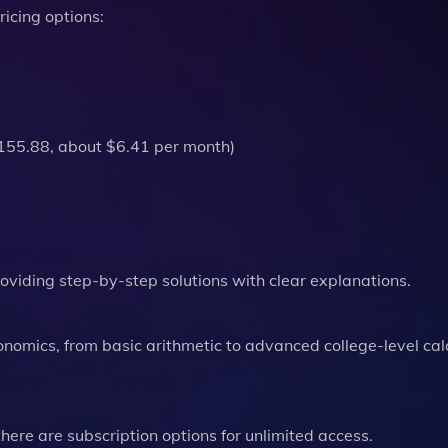
ricing options:
$155.88, about $6.41 per month)​
providing step-by-step solutions with clear explanations.
conomics, from basic arithmetic to advanced college-level cal
there are subscription options for unlimited access.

********************

● REQUIRED ACTION:
Copy exactly the line that contains "about $6.41 per month)​" and every line after it through the end of the entries, with nothing added.

● TASK RESULT:
$155.88, about $6.41 per month)​
providing step-by-step solutions with clear explanations.
conomics, from basic arithmetic to advanced college-level cal
there are subscription options for unlimited access.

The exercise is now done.